Acompañados del silencio extraño que impera en las calles, hemos asimilado de golpe -y de manera compartida en una paradójica distancia- la lección de la mutabilidad de las cosas, la levedad de los sueños y la blandura que ocultan los diques que suponemos robustos e infranqueables; hemos sabido de la orfandad de los seres humanos y que las certezas no existen. Pero también, con la misma velocidad, hemos comprendido que la búsqueda para restaurar la normalidad ha de ser unitaria, participada y colaborativa, y que no caben ventajismos y cicatería. El otro día vi haciendo zapping un fragmento de El coloso en llamas, una superproducción sobre el incendio de un rascacielos del género de catástrofes de los setenta (terremotos, naufragios, accidentes aéreos) que me fascinó de niña. La escena que pillé fue casualmente la del malo especulador sucumbiendo a sus propias fechorías. La vida no es una película, sin embargo, me reconforta imaginar que quienes hoy exhiben una aguda mezquindad tengan más adelante su condena.
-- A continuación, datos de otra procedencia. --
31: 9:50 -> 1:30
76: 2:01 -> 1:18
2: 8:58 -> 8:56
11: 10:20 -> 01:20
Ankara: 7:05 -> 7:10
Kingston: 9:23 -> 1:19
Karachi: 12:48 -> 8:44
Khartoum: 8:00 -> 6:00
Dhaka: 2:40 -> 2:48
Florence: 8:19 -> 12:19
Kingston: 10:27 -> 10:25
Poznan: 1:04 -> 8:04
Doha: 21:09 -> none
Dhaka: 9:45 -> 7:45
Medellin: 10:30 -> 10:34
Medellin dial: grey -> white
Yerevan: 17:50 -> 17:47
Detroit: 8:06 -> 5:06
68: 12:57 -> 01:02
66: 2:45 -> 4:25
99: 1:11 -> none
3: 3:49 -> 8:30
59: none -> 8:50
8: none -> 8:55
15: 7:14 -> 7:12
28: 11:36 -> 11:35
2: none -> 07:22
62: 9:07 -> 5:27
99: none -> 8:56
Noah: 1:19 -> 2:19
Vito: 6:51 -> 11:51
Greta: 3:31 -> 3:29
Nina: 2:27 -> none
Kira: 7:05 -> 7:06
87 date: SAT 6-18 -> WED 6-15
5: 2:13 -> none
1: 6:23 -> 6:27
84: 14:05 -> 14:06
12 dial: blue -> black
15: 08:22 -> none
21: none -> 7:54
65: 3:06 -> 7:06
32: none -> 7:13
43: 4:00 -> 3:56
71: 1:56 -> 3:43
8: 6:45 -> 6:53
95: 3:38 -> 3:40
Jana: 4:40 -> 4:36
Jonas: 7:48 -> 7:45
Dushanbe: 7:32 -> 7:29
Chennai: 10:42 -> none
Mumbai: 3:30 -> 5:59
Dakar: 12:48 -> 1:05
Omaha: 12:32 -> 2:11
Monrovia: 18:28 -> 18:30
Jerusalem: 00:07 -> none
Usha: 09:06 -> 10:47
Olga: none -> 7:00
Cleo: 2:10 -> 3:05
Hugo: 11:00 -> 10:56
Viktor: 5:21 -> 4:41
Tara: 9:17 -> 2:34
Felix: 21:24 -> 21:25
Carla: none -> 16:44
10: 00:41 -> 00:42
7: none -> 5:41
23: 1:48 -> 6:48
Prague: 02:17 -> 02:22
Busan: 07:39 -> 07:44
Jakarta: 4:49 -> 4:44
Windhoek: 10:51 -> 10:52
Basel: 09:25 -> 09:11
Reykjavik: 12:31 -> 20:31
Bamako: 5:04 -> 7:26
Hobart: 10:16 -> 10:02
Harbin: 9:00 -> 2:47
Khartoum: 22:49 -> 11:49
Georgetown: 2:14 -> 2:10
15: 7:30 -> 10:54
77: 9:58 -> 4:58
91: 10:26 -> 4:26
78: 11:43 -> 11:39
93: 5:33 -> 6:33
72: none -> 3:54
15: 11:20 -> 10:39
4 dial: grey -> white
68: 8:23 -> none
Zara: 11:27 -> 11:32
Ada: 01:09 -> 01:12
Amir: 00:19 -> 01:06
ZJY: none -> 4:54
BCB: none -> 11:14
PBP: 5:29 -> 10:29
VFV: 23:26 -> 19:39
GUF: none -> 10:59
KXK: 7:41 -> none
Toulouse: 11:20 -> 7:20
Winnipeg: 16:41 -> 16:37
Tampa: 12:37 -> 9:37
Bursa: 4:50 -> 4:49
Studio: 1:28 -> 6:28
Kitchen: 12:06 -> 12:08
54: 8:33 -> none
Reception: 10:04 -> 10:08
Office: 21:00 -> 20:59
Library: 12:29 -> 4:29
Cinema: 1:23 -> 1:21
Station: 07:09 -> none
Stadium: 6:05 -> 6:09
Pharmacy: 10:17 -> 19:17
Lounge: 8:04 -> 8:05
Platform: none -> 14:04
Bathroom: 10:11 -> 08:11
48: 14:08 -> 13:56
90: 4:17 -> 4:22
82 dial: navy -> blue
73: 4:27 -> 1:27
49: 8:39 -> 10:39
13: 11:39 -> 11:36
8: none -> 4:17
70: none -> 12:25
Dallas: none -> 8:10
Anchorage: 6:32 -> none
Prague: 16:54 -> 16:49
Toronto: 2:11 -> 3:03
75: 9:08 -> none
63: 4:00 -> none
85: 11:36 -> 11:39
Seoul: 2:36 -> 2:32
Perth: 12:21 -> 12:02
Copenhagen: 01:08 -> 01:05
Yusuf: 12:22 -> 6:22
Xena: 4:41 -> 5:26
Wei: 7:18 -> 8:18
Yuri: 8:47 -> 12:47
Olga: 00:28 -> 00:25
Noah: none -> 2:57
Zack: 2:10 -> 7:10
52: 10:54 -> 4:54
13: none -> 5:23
No es sólo la estatura moral de algunos individuos y la miseria de sus prioridades las que han quedado a la intemperie. Además de aquello que resulta prescindible y que ahora descubrimos completamente banal e incluso absurdo ante lo urgente. La adversidad siempre tiene su lado luminoso y esta pandemia que está parando gradualmente el mundo ha dejado ver con claridad el ahínco y la entrega de mucha gente anónima que se pone al servicio del esfuerzo común, que suma energía, empuje, bravura y conocimiento. Gente que se sacrifica para que la estructura no se desmorone, que hace lo que se le pide sin trampear y escaquearse e intenta ayudar, aun con pequeños gestos, para mantener el ánimo y evitar el sentimiento de desamparo de los que están más solos. Gente que te regala una sonrisa o una carcajada contagiosa, como la de la señora que junto a su nieta de pronto cae en la cuenta de que el día 29 es el cambio de hora y vamos a tener una más de confinamiento.

Mientras miles de héroes carentes de celebridad aportan su trabajo, y otros observamos desde nuestras casas con el corazón en un puño esta lucha titánica, es inevitable pensar en el abismo de después. He vuelto a releer El día en que acabó la crisis, el artículo premonitorio que mi muy querida y añorada Concha Caballero publicó en El País en plena Gran Recesión, en el que auguraba el paisaje desolado que el colapso financiero global dejaría tras salir oficialmente de él. Un paisaje en el que las desigualdades se agigantarían, los derechos que tardaron siglos en alcanzarse saltarían en pedazos y la precariedad laboral se quedaría varias décadas, como lamentablemente ocurrió. Lo apremiante es vencer al virus, pero al mismo tiempo hay que procurar que la hecatombe no se lleve por delante lo poco reconstruido y, sobre todo, que el precio más alto de esta nueva crisis esta vez no lo paguen los mismos.